In the case of payment of transitional compensation by reason of a total forfeiture of pay and allowances pursuant to a sentence of a court-martial, payment of transitional compensation shall not be made for any period for which an order --


     (1) suspends, in whole or in part, that part of a sentence that includes forfeiture of the member’s pay and allowance; or


     (2) otherwise results in continuation, in whole or in part, of the member’s pay and allowances.

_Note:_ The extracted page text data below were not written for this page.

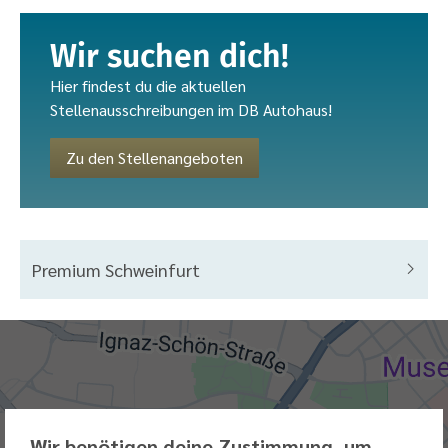
Wir suchen dich!
Hier findest du die aktuellen
Stellenausschreibungen im DB Autohaus!
Zu den Stellenangeboten
Premium Schweinfurt
Karte,
teilweise
nicht
barrierefrei
Wir benötigen deine Zustimmung, um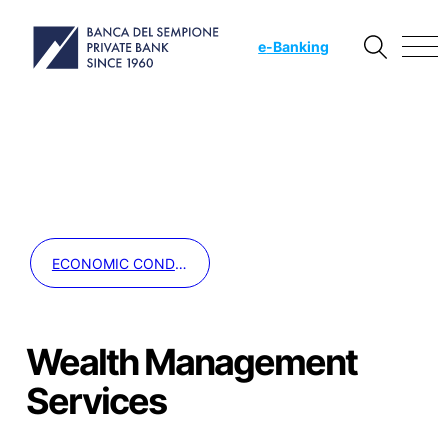
e
-Banking
ECONOMIC CONDITIONS
Wealth Management
Services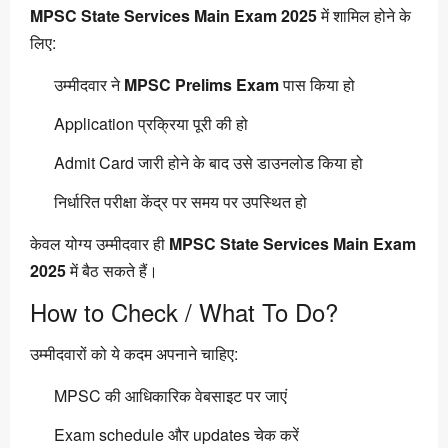
MPSC State Services Main Exam 2025
में शामिल होने के
लिए:
उम्मीदवार ने
MPSC Prelims Exam
पास किया हो
Application प्रक्रिया पूरी की हो
Admit Card जारी होने के बाद उसे डाउनलोड किया हो
निर्धारित परीक्षा केंद्र पर समय पर उपस्थित हो
केवल योग्य उम्मीदवार ही
MPSC State Services Main Exam
2025
में बैठ सकते हैं।
How to Check / What To Do?
उम्मीदवारों को ये कदम अपनाने चाहिए:
MPSC की आधिकारिक वेबसाइट पर जाएं
Exam schedule और updates चेक करें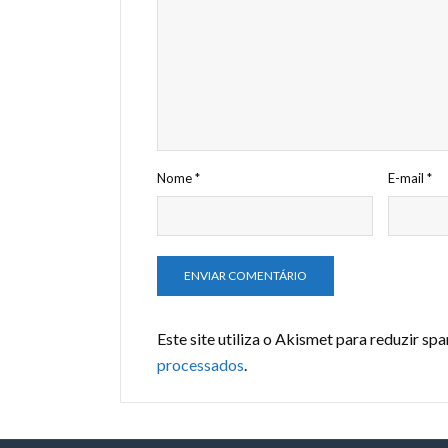
Nome
*
E-mail
*
Este site utiliza o Akismet para reduzir sp
processados
.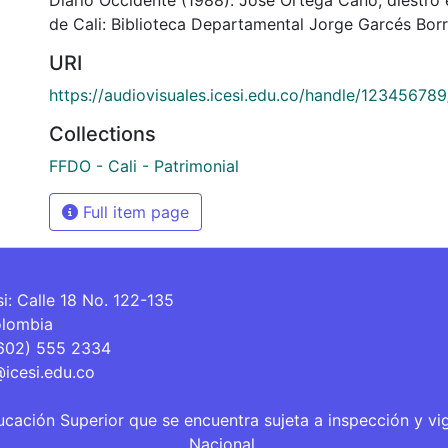
de Cali: Biblioteca Departamental Jorge Garcés Borr
URI
https://audiovisuales.icesi.edu.co/handle/12345678
Collections
FFDO - Cali - Patrimonial
Full item page
si: Calle 18 No. 122-135
olombia
(602) 555 2334
@icesi.edu.co
ucación Superior que se encuentra sujeta a inspección y vi
Nacional.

Citing the development over time of specific provisions allowing concurrent payment, the Memorandum concluded that subsection (h) “should be limited to cases where a court-martial sentence does not include a punitive separation but results in total forfeitures, whether by explicit provision of the sentence or by automatic total forfeiture as a result of a sentence to confinement.”  DoD/OGC Memorandum, at 4.  The opinion of the court below, by contrast, did not address the development of the legislation and related considerations raised in the DoD/OGC Memorandum, including the role of subsection (h) in non-discharge cases where mandatory forfeitures are triggered by a sentence to confinement.   Compare Lundy, 58 M.J. at 806, with DoD/OGC Memorandum, at 3-4.  Nor did the opinion of the lower court address the legislative development of Article 58b, which reflects congressional awareness of § 1059 dependent-abuse compensation during development of the waived forfeiture provisions of Article 58b(b).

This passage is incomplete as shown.